Quiz: Name the 3 U.S. vice presidents that were from Indiana.
You might have guessed two fairly recent ones. The third is rather obscure: Schuyler Colfax from South Bend, VP to U.S. Grant (1869-1873).
I just completed reading a biography of Colfax, written by Willard H. Smith in 1951 (no relation to me). Before becoming vice president, he was Speaker of the House of Representatives. Here's an interesting tidbit from the book (and reason for the blog title).

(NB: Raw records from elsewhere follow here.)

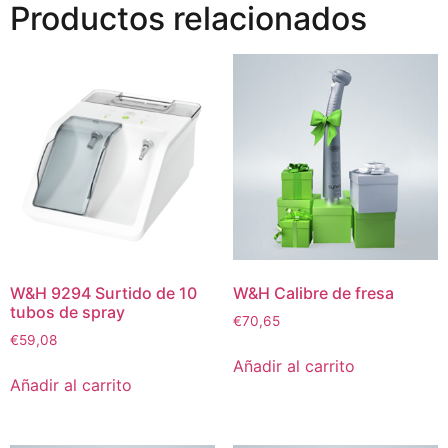
Productos relacionados
W&H 9294 Surtido de 10
W&H Calibre de fresa
tubos de spray
€
70,65
€
59,08
Añadir al carrito
Añadir al carrito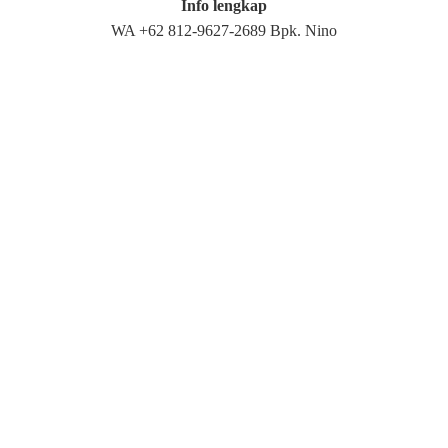
Info lengkap
WA +62 812-9627-2689 Bpk. Nino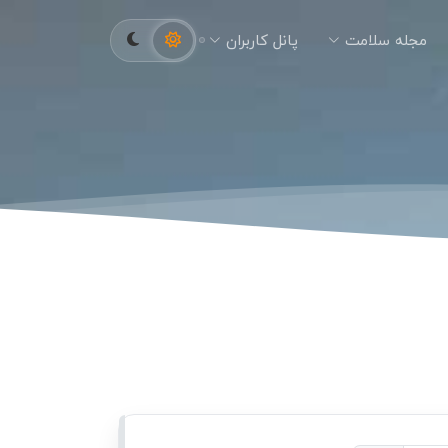
مجله سلامت
پانل کاربران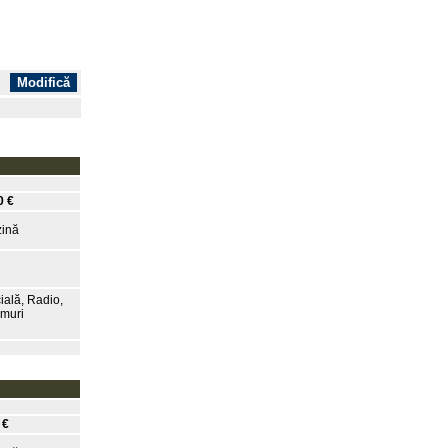
0 €
ină
ială, Radio,
amuri
 €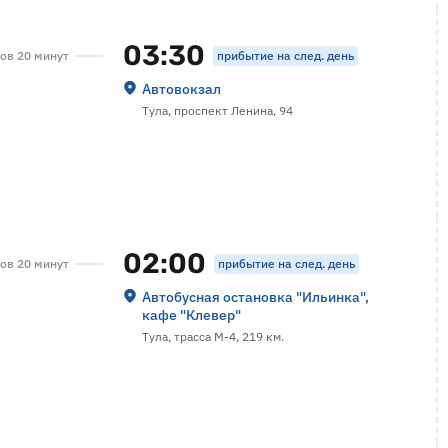
03:30
прибытие на след. день
сов 20 минут
Автовокзал
Тула, проспект Ленина, 94
02:00
прибытие на след. день
сов 20 минут
Автобусная остановка "Ильинка",
кафе "Клевер"
Тула, трасса М-4, 219 км.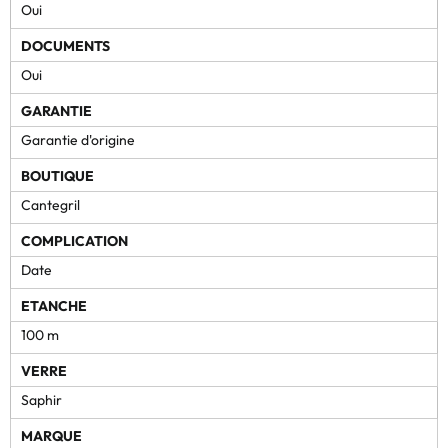
Oui
DOCUMENTS
Oui
GARANTIE
Garantie d'origine
BOUTIQUE
Cantegril
COMPLICATION
Date
ETANCHE
100 m
VERRE
Saphir
MARQUE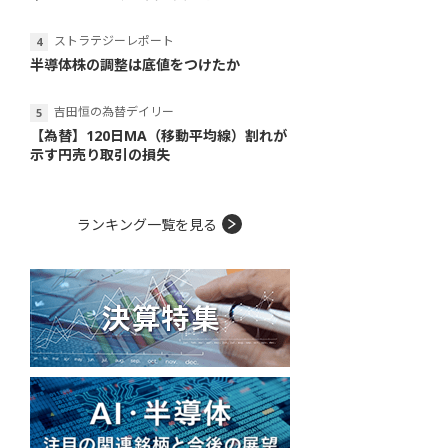
ストラテジーレポート
半導体株の調整は底値をつけたか
吉田恒の為替デイリー
【為替】120日MA（移動平均線）割れが
示す円売り取引の損失
ランキング一覧を見る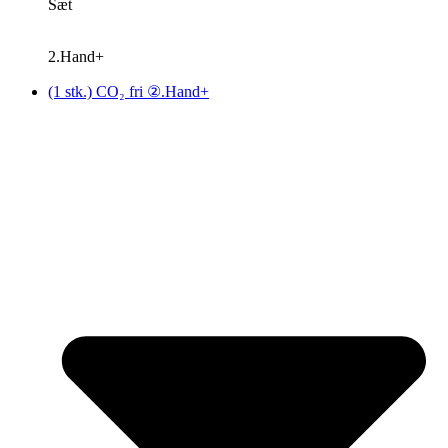
Sæt
2.Hand+
(1 stk.) CO₂ fri ②.Hand+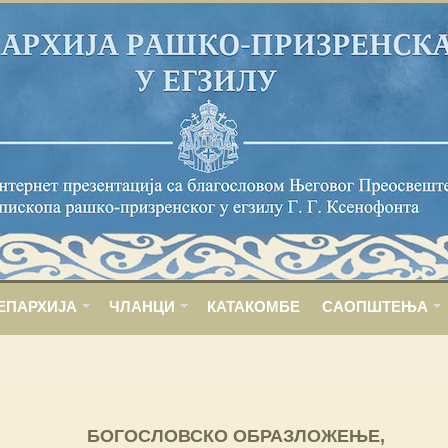
ЕПАРХИЈА
ЧЛАНЦИ
КАТАКОМБЕ
САОПШТЕЊА
БОГОСЛОВСКО ОБРАЗЛОЖЕЊЕ,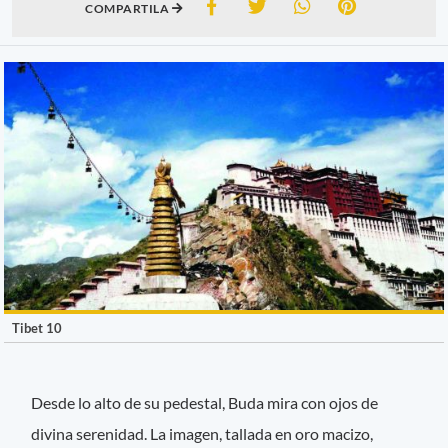
COMPARTILA
Tibet 10
Desde lo alto de su pedestal, Buda mira con ojos de
divina serenidad. La imagen, tallada en oro macizo,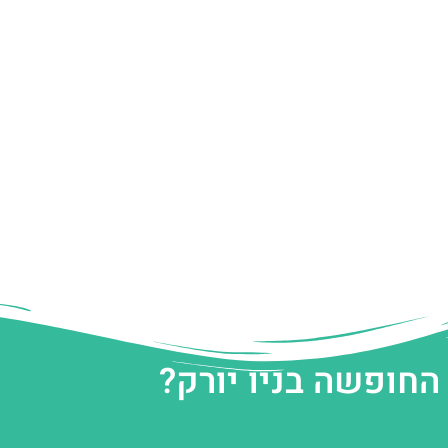
החופשה בניו יורק?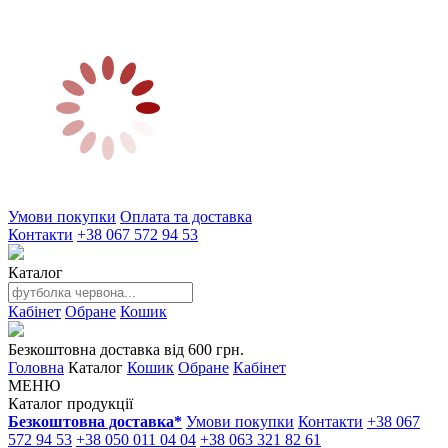
Умови покупки
Оплата та доставка
Контакти
+38 067 572 94 53
Каталог
Кабінет
Обране
Кошик
Безкоштовна доставка від 600 грн.
Головна
Каталог
Кошик
Обране
Кабінет
МЕНЮ
Каталог продукції
Безкоштовна доставка*
Умови покупки
Контакти
+38 067
572 94 53
+38 050 011 04 04
+38 063 321 82 61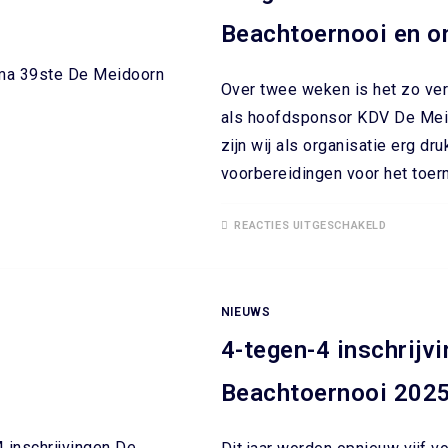
Beachtoernooi en o
Over twee weken is het zo ve
als hoofdsponsor KDV De Mei
zijn wij als organisatie erg d
voorbereidingen voor het toerno
REACTIES UITGESCHAKELD
NIEUWS
4-tegen-4 inschrijv
Beachtoernooi 2025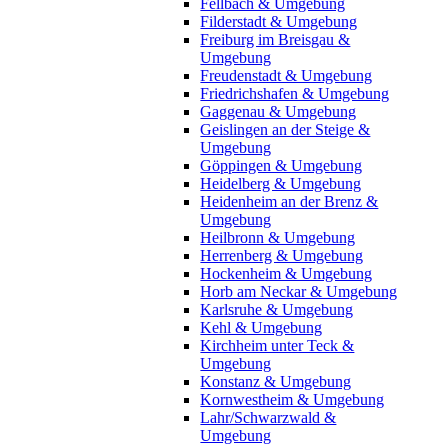
Fellbach & Umgebung
Filderstadt & Umgebung
Freiburg im Breisgau &
Umgebung
Freudenstadt & Umgebung
Friedrichshafen & Umgebung
Gaggenau & Umgebung
Geislingen an der Steige &
Umgebung
Göppingen & Umgebung
Heidelberg & Umgebung
Heidenheim an der Brenz &
Umgebung
Heilbronn & Umgebung
Herrenberg & Umgebung
Hockenheim & Umgebung
Horb am Neckar & Umgebung
Karlsruhe & Umgebung
Kehl & Umgebung
Kirchheim unter Teck &
Umgebung
Konstanz & Umgebung
Kornwestheim & Umgebung
Lahr/Schwarzwald &
Umgebung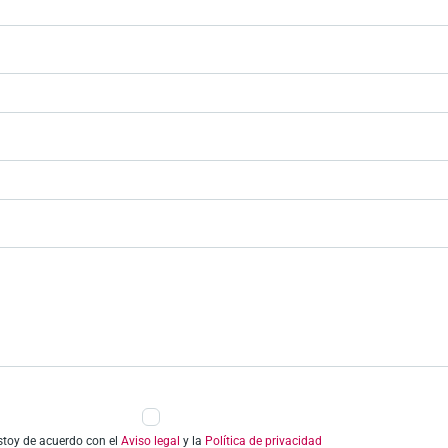
stoy de acuerdo con el
Aviso legal
y la
Política de privacidad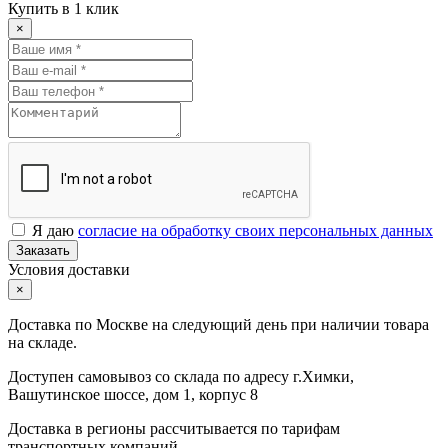
Купить в 1 клик
×
Я даю
согласие на обработку своих персональных данных
Заказать
Условия доставки
×
Доставка по Москве на следующий день при наличии товара
на складе.
Доступен самовывоз со склада по адресу г.Химки,
Вашутинское шоссе, дом 1, корпус 8
Доставка в регионы рассчитывается по тарифам
транспортных компаний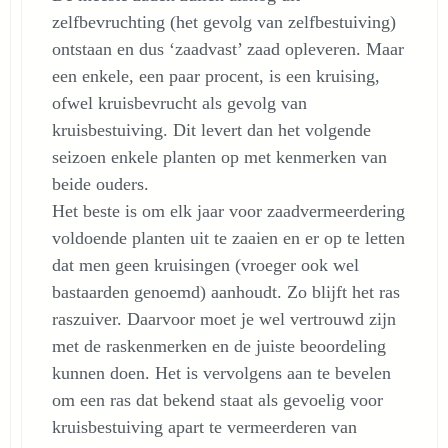
zelfbevruchting (het gevolg van zelfbestuiving)
ontstaan en dus ‘zaadvast’ zaad opleveren. Maar
een enkele, een paar procent, is een kruising,
ofwel kruisbevrucht als gevolg van
kruisbestuiving. Dit levert dan het volgende
seizoen enkele planten op met kenmerken van
beide ouders.
Het beste is om elk jaar voor zaadvermeerdering
voldoende planten uit te zaaien en er op te letten
dat men geen kruisingen (vroeger ook wel
bastaarden genoemd) aanhoudt. Zo blijft het ras
raszuiver. Daarvoor moet je wel vertrouwd zijn
met de raskenmerken en de juiste beoordeling
kunnen doen. Het is vervolgens aan te bevelen
om een ras dat bekend staat als gevoelig voor
kruisbestuiving apart te vermeerderen van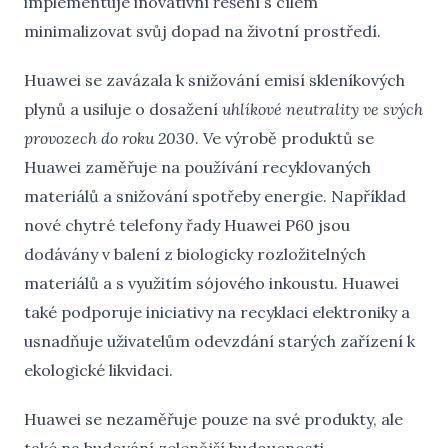
implementuje inovativní řešení s cílem
minimalizovat svůj dopad na životní prostředí.
Huawei se zavázala k snižování emisí skleníkových
plynů a usiluje o dosažení
uhlíkové neutrality ve svých
provozech do roku 2030
. Ve výrobě produktů se
Huawei zaměřuje na používání recyklovaných
materiálů a snižování spotřeby energie. Například
nové chytré telefony řady Huawei P60 jsou
dodávány v balení z biologicky rozložitelných
materiálů a s využitím sójového inkoustu. Huawei
také podporuje iniciativy na recyklaci elektroniky a
usnadňuje uživatelům odevzdání starých zařízení k
ekologické likvidaci.
Huawei se nezaměřuje pouze na své produkty, ale
také na budování zelenější budoucnosti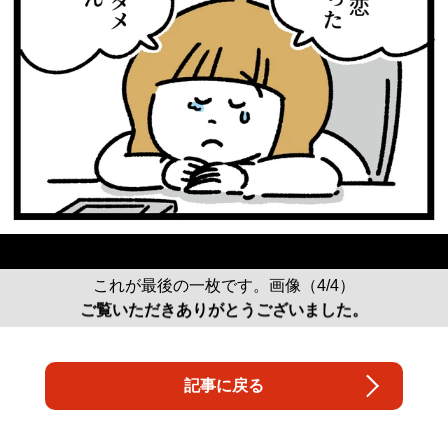
これが最後の一枚です。画像（4/4）
ご覧いただきありがとうございました。
記事に戻る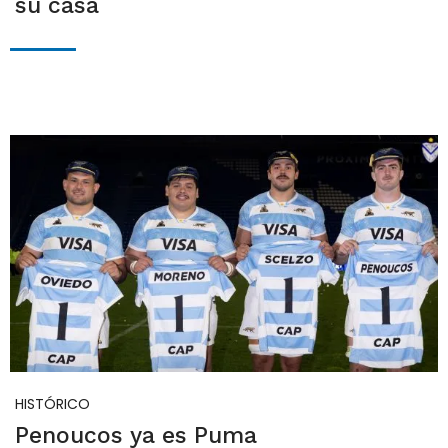
su casa
HISTÓRICO
Penoucos ya es Puma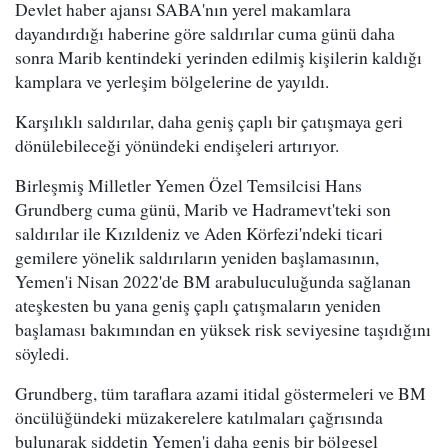
Devlet haber ajansı SABA'nın yerel makamlara
dayandırdığı haberine göre saldırılar cuma günü daha
sonra Marib kentindeki yerinden edilmiş kişilerin kaldığı
kamplara ve yerleşim bölgelerine de yayıldı.
Karşılıklı saldırılar, daha geniş çaplı bir çatışmaya geri
dönülebileceği yönündeki endişeleri artırıyor.
Birleşmiş Milletler Yemen Özel Temsilcisi Hans
Grundberg cuma günü, Marib ve Hadramevt'teki son
saldırılar ile Kızıldeniz ve Aden Körfezi'ndeki ticari
gemilere yönelik saldırıların yeniden başlamasının,
Yemen'i Nisan 2022'de BM arabuluculuğunda sağlanan
ateşkesten bu yana geniş çaplı çatışmaların yeniden
başlaması bakımından en yüksek risk seviyesine taşıdığını
söyledi.
Grundberg, tüm taraflara azami itidal göstermeleri ve BM
öncülüğündeki müzakerelere katılmaları çağrısında
bulunarak şiddetin Yemen'i daha geniş bir bölgesel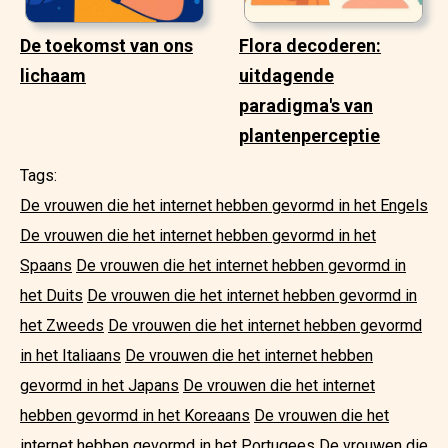
De toekomst van ons
Flora decoderen:
lichaam
uitdagende
paradigma's van
plantenperceptie
Tags:
De vrouwen die het internet hebben gevormd in het Engels
De vrouwen die het internet hebben gevormd in het
Spaans
De vrouwen die het internet hebben gevormd in
het Duits
De vrouwen die het internet hebben gevormd in
het Zweeds
De vrouwen die het internet hebben gevormd
in het Italiaans
De vrouwen die het internet hebben
gevormd in het Japans
De vrouwen die het internet
hebben gevormd in het Koreaans
De vrouwen die het
internet hebben gevormd in het Portugees
De vrouwen die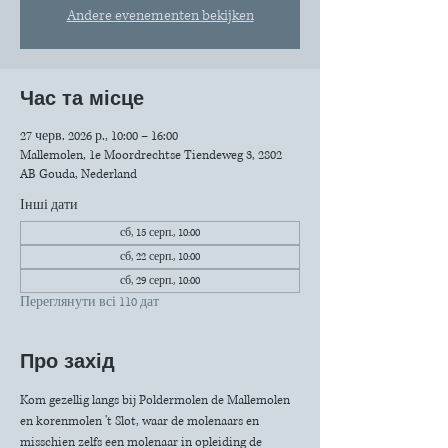
Andere evenementen bekijken
Час та місце
27 черв. 2026 р., 10:00 – 16:00
Mallemolen, 1e Moordrechtse Tiendeweg 3, 2802
AB Gouda, Nederland
Інші дати
сб, 15 серп., 10:00
сб, 22 серп., 10:00
сб, 29 серп., 10:00
Переглянути всі 110 дат
Про захід
Kom gezellig langs bij Poldermolen de Mallemolen 
en korenmolen 't Slot, waar de molenaars en 
misschien zelfs een molenaar in opleiding de 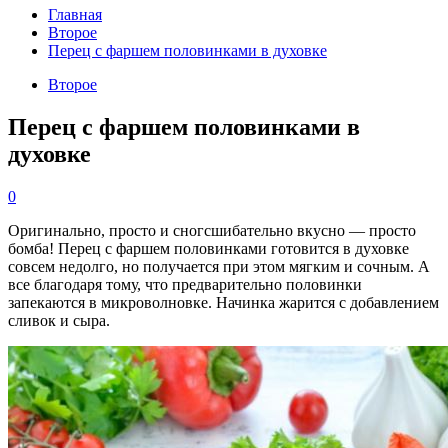
Главная
Второе
Перец с фаршем половинками в духовке
Второе
Перец с фаршем половинками в
духовке
0
Оригинально, просто и сногсшибательно вкусно — просто
бомба! Перец с фаршем половинками готовится в духовке
совсем недолго, но получается при этом мягким и сочным. А
все благодаря тому, что предварительно половинки
запекаются в микроволновке. Начинка жарится с добавлением
сливок и сыра.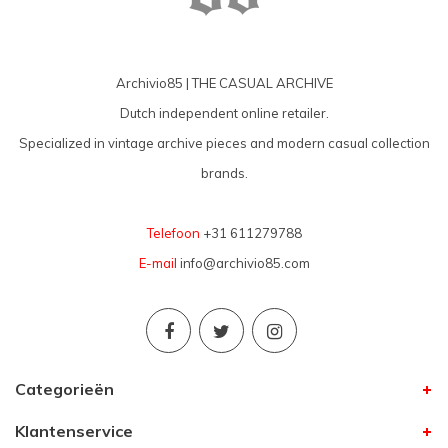
Archivio85 | THE CASUAL ARCHIVE
Dutch independent online retailer.
Specialized in vintage archive pieces and modern casual collection
brands.
Telefoon
+31 611279788
E-mail
info@archivio85.com
Categorieën
Klantenservice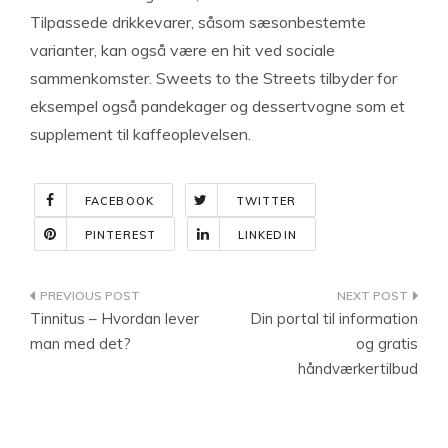
Tilpassede drikkevarer, såsom sæsonbestemte
varianter, kan også være en hit ved sociale
sammenkomster. Sweets to the Streets tilbyder for
eksempel også pandekager og dessertvogne som et
supplement til kaffeoplevelsen.
FACEBOOK
TWITTER
PINTEREST
LINKEDIN
Indlægsnavigation
Tinnitus – Hvordan lever
Din portal til information
man med det?
og gratis
håndværkertilbud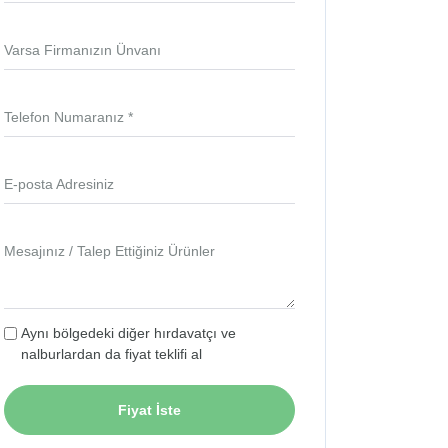
Varsa Firmanızın Ünvanı
Telefon Numaranız *
E-posta Adresiniz
Mesajınız / Talep Ettiğiniz Ürünler
Aynı bölgedeki diğer hırdavatçı ve
nalburlardan da fiyat teklifi al
Fiyat İste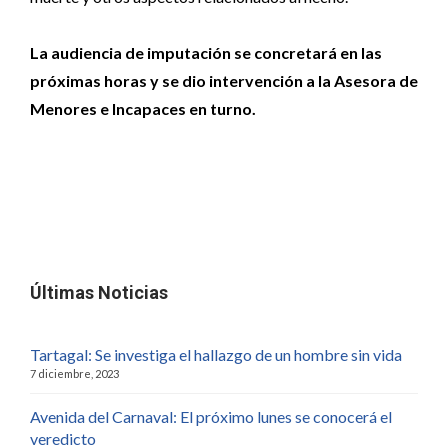
La audiencia de imputación se concretará en las
próximas horas y se dio intervención a la Asesora de
Menores e Incapaces en turno.
Últimas Noticias
Tartagal: Se investiga el hallazgo de un hombre sin vida
7 diciembre, 2023
Avenida del Carnaval: El próximo lunes se conocerá el
veredicto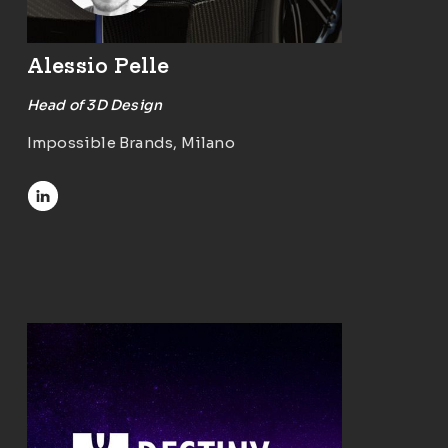
Alessio Pelle
Head of 3D Design
Impossible Brands, Milano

"When Congress reconvened in December for the short session, there was seen the unusual spectacle of a Vice-President-elect presiding over the deliberations of the House. An unfortunate, stormy scene presented itself in these closing days of the speakership. When the Senate and House met in joint session to count the electoral vote, there was disagreement and hot debate over counting the vote of Georgia. The vote was challenged because the Georgia legislature, on September 3 (1868), had expelled its Negro members, replacing them with whites on the ground that Negro suffrage did not include Negro officeholding." (Chaos, confusion, disorder, defiance, etc., followed.) "A compromise was worked out which provided that the vote should be announce both with and without the Georgia vote, Grant and Colfax being elected in either case." (Electoral results were 214 to 80.)
So, as in 1868, Georgia was again in the headlines during our recent election. Remarkable, eh?
(By the way, Dan Quayle and Pence were the other two VPs from Indiana--not something to brag about.)